* [Exercise goal]:
Give the number of lines in this listing that contain "فلزی", with no other words.

* [Data provided]:
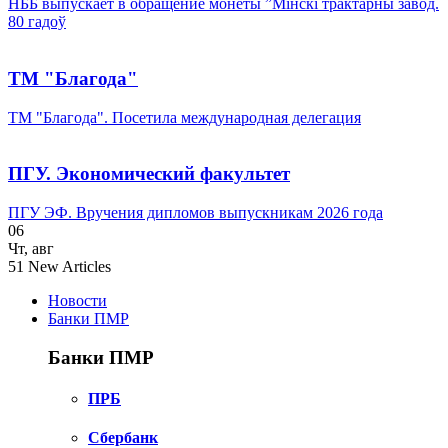
НББ выпускает в обращение монеты ”Мінскі трактарны завод.
80 гадоў
ТМ "Благода"
ТМ "Благода". Посетила международная делегация
ПГУ. Экономический факультет
ПГУ ЭФ. Вручения дипломов выпускникам 2026 года
06
Чт
,
авг
51
New Articles
Новости
Банки ПМР
Банки ПМР
ПРБ
Сбербанк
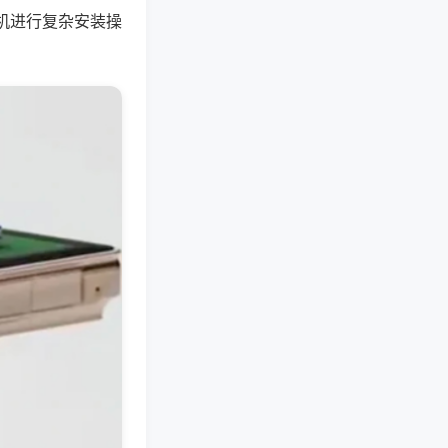
机进行复杂安装操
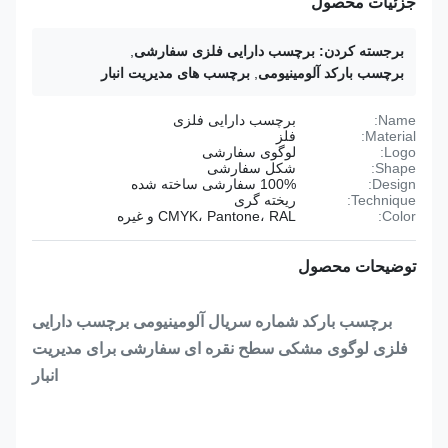
جزئیات محصول
برجسته کردن:
برچسب دارایی فلزی سفارشی
,
برچسب بارکد آلومینیومی
,
برچسب های مدیریت انبار
Name:
برچسب دارایی فلزی
Material:
فلز
Logo:
لوگوی سفارشی
Shape:
شکل سفارشی
Design:
100% سفارشی ساخته شده
Technique:
ریخته گری
Color:
CMYK، Pantone، RAL و غیره
توضیحات محصول
برچسب بارکد شماره سریال آلومینیومی برچسب دارایی
فلزی لوگوی مشکی سطح نقره ای سفارشی برای مدیریت
انبار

* [Reply]:
3